Ah, the old subediting error, presumably a typo in this case. Headlines are generally written by subeditors, and it’s conceivable that whichever lowly minion or AI bot wrote this one did make an honest mistake, typing Hamas while intending Rafah. Conceivable, but wow it’s a stretch.
News Corp deserves no benefit of the doubt either way, given both its general editorial recklessness and its specific disingenuousness on the subject of Israel and Gaza. It wouldn’t have surprised anyone if the Telegraph had doubled down instead of backtracking.
Bowen has been urged by many to sue for defamation. Presumably he won’t bother, but if he did he could write his own ticket. The headline was worst-case libel, explicitly accusing him of aligning himself with a terrorist organisation and excusing its outrages.
Three of the defences I’m most often offered by clients who are being threatened with defamation action are “It was a mistake”, “But I took it down” and “I didn’t mean it that way”. None of them matter.
Defamation, alone among tortious causes of action, is one of strict liability. It doesn’t matter why you published the defamatory words or images, what you meant them to convey or whether you deleted them soon afterwards. There is no defence of “oops sorry”.

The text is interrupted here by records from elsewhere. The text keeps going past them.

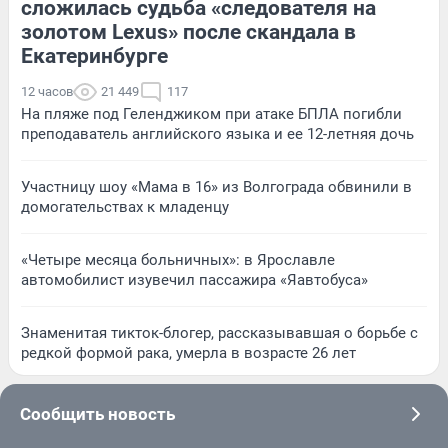
сложилась судьба «следователя на
золотом Lexus» после скандала в
Екатеринбурге
12 часов
21 449
117
На пляже под Геленджиком при атаке БПЛА погибли
преподаватель английского языка и ее 12-летняя дочь
Участницу шоу «Мама в 16» из Волгограда обвинили в
домогательствах к младенцу
«Четыре месяца больничных»: в Ярославле
автомобилист изувечил пассажира «Яавтобуса»
Знаменитая тикток-блогер, рассказывавшая о борьбе с
редкой формой рака, умерла в возрасте 26 лет
Сообщить новость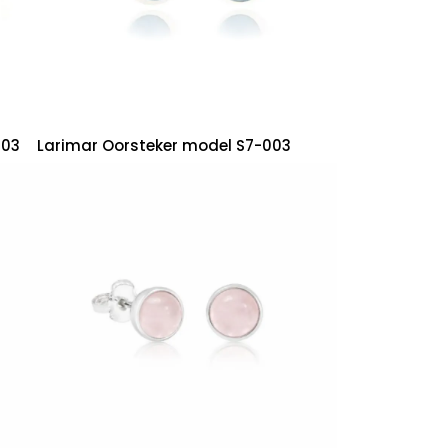
003
Larimar Oorsteker model S7-003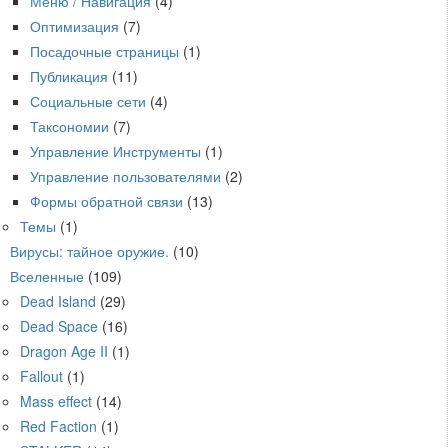
Меню / Навигация
(4)
Оптимизация
(7)
Посадочные страницы
(1)
Публикация
(11)
Социальные сети
(4)
Таксономии
(7)
Управление Инструменты
(1)
Управление пользователями
(2)
Формы обратной связи
(13)
Темы
(1)
Вирусы: тайное оружие.
(10)
Вселенные
(109)
Dead Island
(29)
Dead Space
(16)
Dragon Age II
(1)
Fallout
(1)
Mass effect
(14)
Red Faction
(1)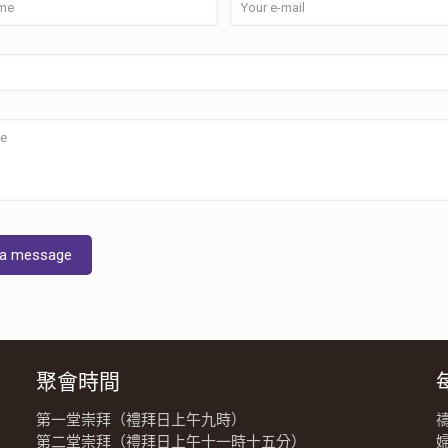
聚會時間
第一堂崇拜（禮拜日上午九時）
第二堂崇拜（禮拜日上午十一時十五分）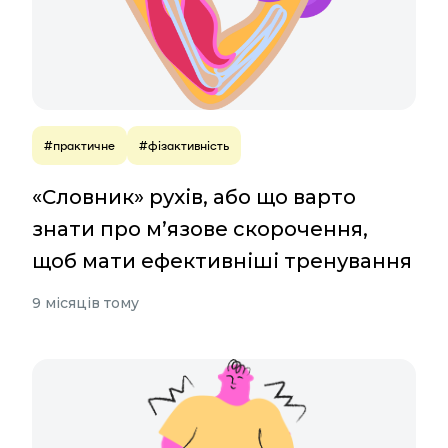
#практичне
#фізактивність
«Словник» рухів, або що варто
знати про м’язове скорочення,
щоб мати ефективніші тренування
9 місяців тому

For reasons rooted in the historical purpose of defamation law — essentially, the protection of the reputations of powerful men — this law was designed to prioritise the effect of what’s been done, rather than its purpose or motivation.
A similar situation arose recently when Seven Network wrongly identified Benjamin Cohen as the perpetrator of the mass stabbing attack in Bondi Junction. The mistake on that occasion was relying on what some random had posted on social media, and taking no steps to check the facts before piling on.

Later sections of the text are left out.